Problem description:
In the entries below, identify every line with the string "families" and copy it.

-------- Records provided --------

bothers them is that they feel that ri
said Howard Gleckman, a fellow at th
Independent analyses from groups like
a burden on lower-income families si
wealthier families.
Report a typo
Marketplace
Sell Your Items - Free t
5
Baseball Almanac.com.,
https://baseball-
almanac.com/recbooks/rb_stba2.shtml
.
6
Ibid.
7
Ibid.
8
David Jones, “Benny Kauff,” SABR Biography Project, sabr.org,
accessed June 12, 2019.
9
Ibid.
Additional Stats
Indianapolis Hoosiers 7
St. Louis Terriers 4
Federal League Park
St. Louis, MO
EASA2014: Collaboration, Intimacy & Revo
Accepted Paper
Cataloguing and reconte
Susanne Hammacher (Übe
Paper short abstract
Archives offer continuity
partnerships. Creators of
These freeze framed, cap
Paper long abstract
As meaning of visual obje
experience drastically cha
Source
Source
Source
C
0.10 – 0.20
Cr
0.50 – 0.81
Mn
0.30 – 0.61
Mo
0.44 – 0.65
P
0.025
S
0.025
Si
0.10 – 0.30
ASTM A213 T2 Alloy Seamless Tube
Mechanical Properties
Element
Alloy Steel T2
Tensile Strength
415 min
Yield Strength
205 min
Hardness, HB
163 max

--------
-------- Records provided --------

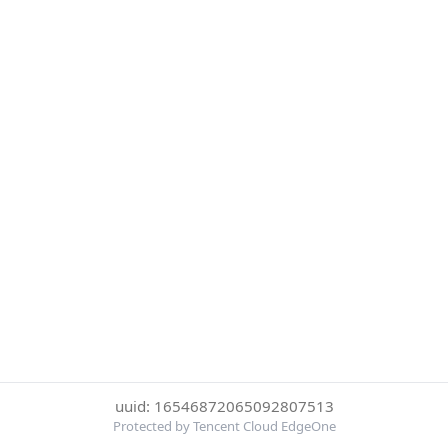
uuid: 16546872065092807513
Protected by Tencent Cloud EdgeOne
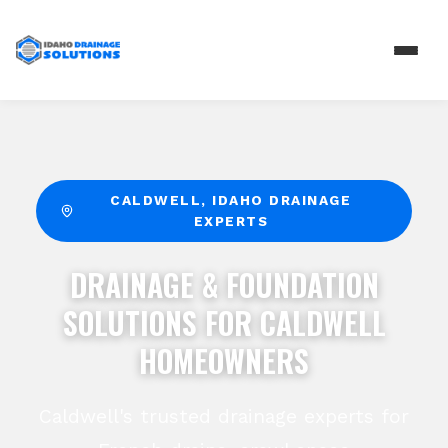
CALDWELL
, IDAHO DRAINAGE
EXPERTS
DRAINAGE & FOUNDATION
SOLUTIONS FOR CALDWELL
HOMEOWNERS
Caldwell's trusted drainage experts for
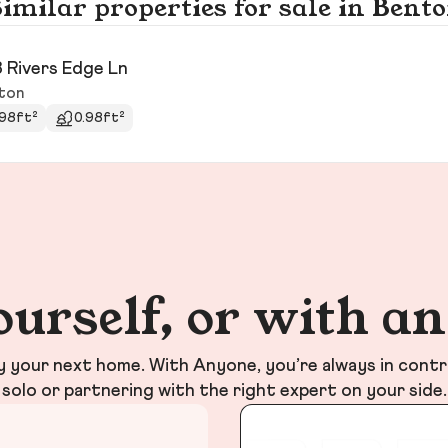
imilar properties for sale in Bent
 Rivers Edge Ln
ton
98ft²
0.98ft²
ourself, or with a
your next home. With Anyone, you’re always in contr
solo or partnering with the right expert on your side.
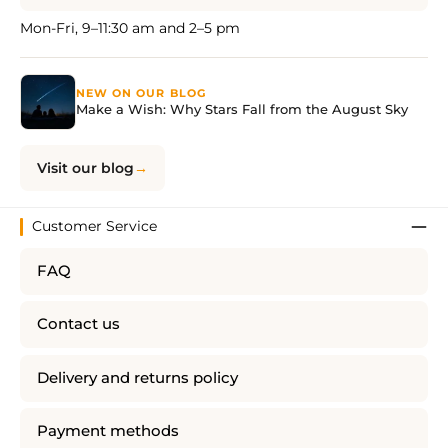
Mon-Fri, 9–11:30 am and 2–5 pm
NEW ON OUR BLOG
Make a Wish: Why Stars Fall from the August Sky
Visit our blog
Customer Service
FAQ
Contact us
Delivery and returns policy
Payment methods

--------
-------- Records provided --------

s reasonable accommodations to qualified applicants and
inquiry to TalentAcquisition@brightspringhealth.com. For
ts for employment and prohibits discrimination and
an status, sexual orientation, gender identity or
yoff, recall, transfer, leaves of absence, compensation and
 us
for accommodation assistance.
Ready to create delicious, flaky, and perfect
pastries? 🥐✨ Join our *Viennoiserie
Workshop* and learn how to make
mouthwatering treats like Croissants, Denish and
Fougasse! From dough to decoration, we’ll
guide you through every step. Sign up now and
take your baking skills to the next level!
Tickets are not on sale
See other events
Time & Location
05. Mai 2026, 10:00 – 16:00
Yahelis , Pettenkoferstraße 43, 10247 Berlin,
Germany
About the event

--------

Answer to this task:
a burden on lower-income families si
wealthier families.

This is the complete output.